Until the beginning of modernism, Photography, Truth and Art used to be close friends. The most admired quality in Western art was mimesis-objects in painting and sculpture which closely resemble things in real life.
Even when the first photographic prints were developed from a negative in 1839 by William Henry Fox Talbot, he immediately saw the mimetic new medium as an art form. Talbot’s first book was called “The Pencil of Nature”, which was a book of reproduced photographs. Talbot’s “The Open Door” (1844) a picture of a tree-branch broom leaning aesthetically against a dark doorway, can straightforwardly claim to share a few chromosomes with the unique art of creating paintings.
Great photographers have never recorded visual facts indiscriminately. They selected their subjects prudently and framed their views of them precisely, in order to give their photographs the look of ‘Art’. “Pictorialist’ photographers, in the beginning of the 19th century used soft focus, toothy paper, sepia tones, multiple negatives and even scratching the of the image as a way of getting photographs to look more like paintings.
Soon, photography escaped the exclusive grasp of the specialists and affluent hobbyists who could manage to pay for its cumbersome equipment and the public began to take its own pictures. In the 1920s, small, economical fast-shutter cameras like the Kodak Brownie appeared.

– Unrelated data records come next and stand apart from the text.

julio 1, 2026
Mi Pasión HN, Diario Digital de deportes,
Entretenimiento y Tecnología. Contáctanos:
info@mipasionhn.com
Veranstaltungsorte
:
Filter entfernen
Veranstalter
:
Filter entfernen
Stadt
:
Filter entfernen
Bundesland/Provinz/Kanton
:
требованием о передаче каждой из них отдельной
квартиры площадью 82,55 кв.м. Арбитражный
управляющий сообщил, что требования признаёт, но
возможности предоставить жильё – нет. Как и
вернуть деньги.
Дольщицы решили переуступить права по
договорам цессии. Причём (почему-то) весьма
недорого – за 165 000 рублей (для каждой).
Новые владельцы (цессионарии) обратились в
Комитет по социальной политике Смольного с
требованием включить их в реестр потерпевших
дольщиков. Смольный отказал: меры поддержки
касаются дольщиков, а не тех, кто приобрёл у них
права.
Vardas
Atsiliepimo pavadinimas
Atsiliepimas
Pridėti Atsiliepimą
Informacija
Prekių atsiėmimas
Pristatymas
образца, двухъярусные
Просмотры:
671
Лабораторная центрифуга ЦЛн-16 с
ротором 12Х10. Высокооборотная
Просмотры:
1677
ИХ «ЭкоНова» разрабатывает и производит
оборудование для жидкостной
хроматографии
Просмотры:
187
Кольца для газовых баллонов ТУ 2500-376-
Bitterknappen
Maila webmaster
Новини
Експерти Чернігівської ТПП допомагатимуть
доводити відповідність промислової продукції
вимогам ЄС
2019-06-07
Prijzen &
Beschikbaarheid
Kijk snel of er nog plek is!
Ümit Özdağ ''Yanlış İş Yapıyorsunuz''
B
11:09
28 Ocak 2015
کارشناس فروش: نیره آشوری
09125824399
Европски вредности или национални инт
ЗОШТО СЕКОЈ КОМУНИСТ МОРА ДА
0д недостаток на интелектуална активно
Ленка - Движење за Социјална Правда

By 1950, according to Kodak, approximately three quarters of American families possessed cameras and took 2 billion photographs with them. By the 1970s, they were taking 9 billion photographs a year, most of them quick, unceremonious snapshots.
What the inadvertently great snapshot shared with the work of realist artist-photographers like Dorothea Lange and Walker Evans in the 1930s and ’40s, and Diane Arbus and Robert Frank in the 1950s and ’60s, was that the people in them were who they looked like they were—raw-boned farmers, persevering miners, harried housewives, burly bikers—really doing what they looked like they were doing.
As gallery material, photographs are now essentially no different from unique oil or watercolour artwork for walls concocted entirely from an artist’s imagination, except that they lack painting’s manual touch and surface variation.